Experimental investigation of demand response potential of buildings: Combined passive thermal mass and active storage

Heating, ventilation, and air conditioning (HVAC) systems, combined with the internal thermal mass of buildings, have been deemed to be promising means of providing demand response (DR) resources, particularly for buildings with active energy storage systems. DR resources, such as peak-load reduction potential, can provide grid-responsive support resulting in a high degree of grid involvement and high flexible electricity demand. In the DR field, the potential of HVAC load flexibility has been considered in buildings. In the future smart buildings, it is important to take advantage of demand-side resources to achieve real-time energy supply-demand balance sustainably.

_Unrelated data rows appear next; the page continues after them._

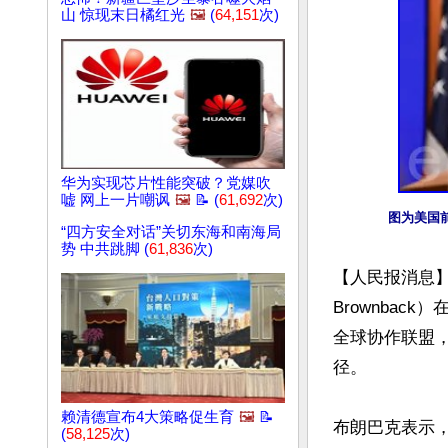
山 惊现末日橘红光
🖼️
(
64,151
次)
华为实现芯片性能突破？党媒吹
嘘 网上一片嘲讽
🖼️
📝 (
61,692
次)
图为美国前
“四方安全对话”关切东海和南海局
势 中共跳脚 (
61,836
次)
【人民报消息】
Brownba
全球协作联盟
径。

赖清德宣布4大策略促生育
🖼️
📝
布朗巴克表示，
(
58,125
次)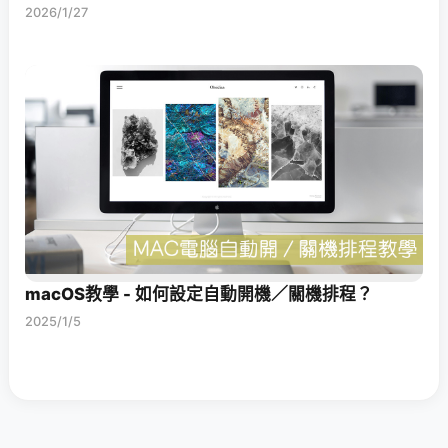
2026/1/27
macOS教學 - 如何設定自動開機／關機排程？
2025/1/5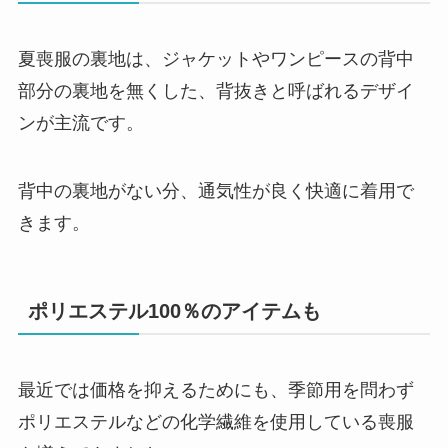
夏喪服の裏地は、ジャケットやワンピースの背中
部分の裏地を無くした、背抜きと呼ばれるデザイ
ンが主流です。
背中の裏地がない分、通気性が良く快適に着用で
きます。
ポリエステル100％のアイテムも
最近では価格を抑えるためにも、季節用を問わず
ポリエステルなどの化学繊維を使用している喪服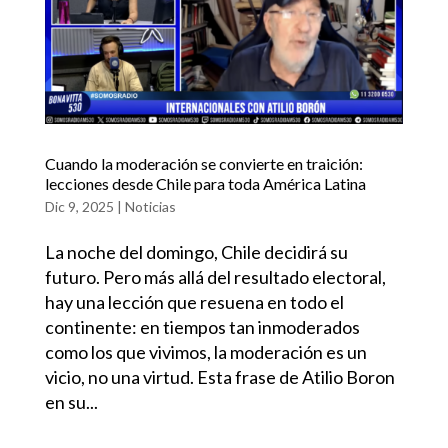
Cuando la moderación se convierte en traición:
lecciones desde Chile para toda América Latina
Dic 9, 2025
|
Noticias
La noche del domingo, Chile decidirá su
futuro. Pero más allá del resultado electoral,
hay una lección que resuena en todo el
continente: en tiempos tan inmoderados
como los que vivimos, la moderación es un
vicio, no una virtud. Esta frase de Atilio Boron
en su...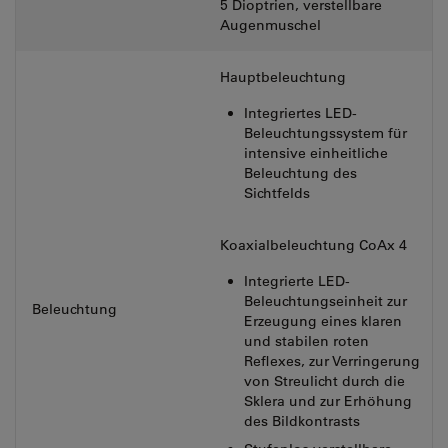
5 Dioptrien, verstellbare
Augenmuschel
Hauptbeleuchtung
Integriertes LED-
Beleuchtungssystem für
intensive einheitliche
Beleuchtung des
Sichtfelds
Koaxialbeleuchtung CoAx 4
Integrierte LED-
Beleuchtungseinheit zur
Beleuchtung
Erzeugung eines klaren
und stabilen roten
Reflexes, zur Verringerung
von Streulicht durch die
Sklera und zur Erhöhung
des Bildkontrasts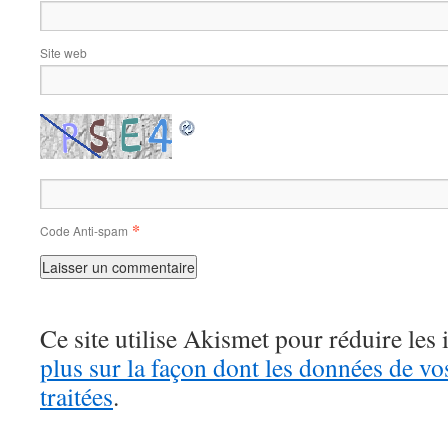
Site web
*
Code Anti-spam
Ce site utilise Akismet pour réduire les 
plus sur la façon dont les données de v
traitées
.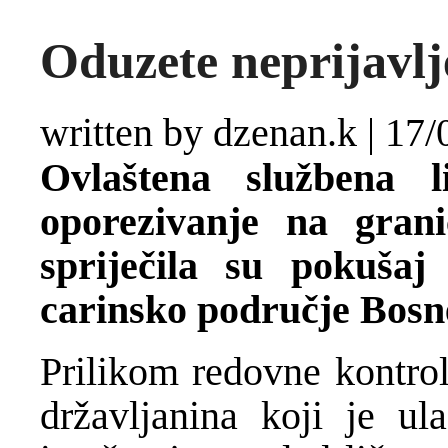
Oduzete neprijavlj
written by dzenan.k
|
17/
Ovlaštena službena 
oporezivanje na gran
spriječila su pokuša
carinsko područje Bosn
Prilikom redovne kontrol
državljanina koji je u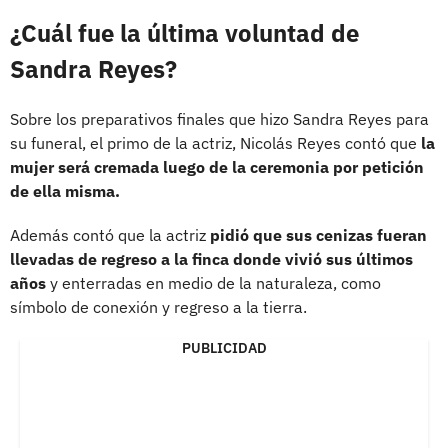
¿Cuál fue la última voluntad de
Sandra Reyes?
Sobre los preparativos finales que hizo Sandra Reyes para
su funeral, el primo de la actriz, Nicolás Reyes contó que
la
mujer será cremada luego de la ceremonia por petición
de ella misma.
Además contó que la actriz
pidió que sus cenizas fueran
llevadas de regreso a la finca donde vivió sus últimos
años
y enterradas en medio de la naturaleza, como
símbolo de conexión y regreso a la tierra.
PUBLICIDAD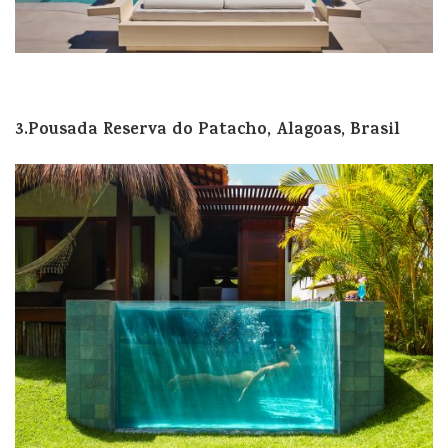
3.Pousada Reserva do Patacho, Alagoas, Brasil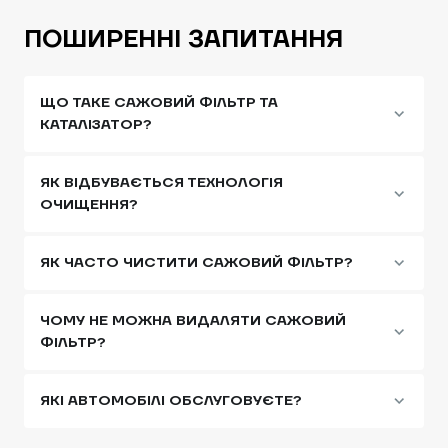
ПОШИРЕННІ ЗАПИТАННЯ
ЩО ТАКЕ САЖОВИЙ ФІЛЬТР ТА
КАТАЛІЗАТОР?
ЯК ВІДБУВАЄТЬСЯ ТЕХНОЛОГІЯ
ОЧИЩЕННЯ?
ЯК ЧАСТО ЧИСТИТИ САЖОВИЙ ФІЛЬТР?
ЧОМУ НЕ МОЖНА ВИДАЛЯТИ САЖОВИЙ
ФІЛЬТР?
ЯКІ АВТОМОБІЛІ ОБСЛУГОВУЄТЕ?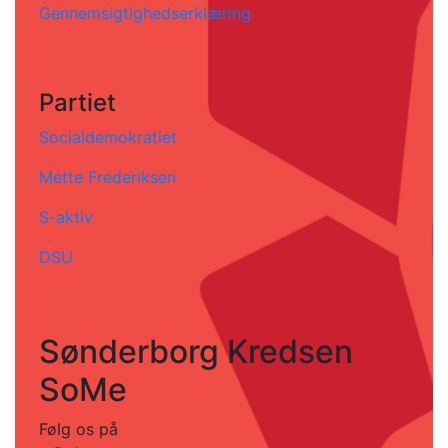
Gennemsigtighedserklæring
Partiet
Socialdemokratiet
Mette Frederiksen
S-aktiv
DSU
Sønderborg Kredsen
SoMe
Følg os på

In this context, DR potential and characteristics of buildings play a pivotal role in DR programs. However, few studies have investigated the internal thermal mass's heat release and DR characteristics of buildings. Thus, a systematic experiment is conducted to study the DR potential and characteristics of internal thermal mass and active storage systems. The DR resources include the passive cooling storage from furniture, building envelope and an active water storage tank. Two DR control strategies, including pre-cooling and temperature resetting, are analyzed in this study. The experimental results show that the strategies are effective for short-term (0.5 h) and intermediate-term (2 h) DR programs. For a long-term DR program, active energy storage technology such as a water storage tank is required to satisfy the occupant's comfort requirements. Hence, we conclude that passive thermal mass and active storage systems should be simultaneously considered in practical DR programs for better DR implementation.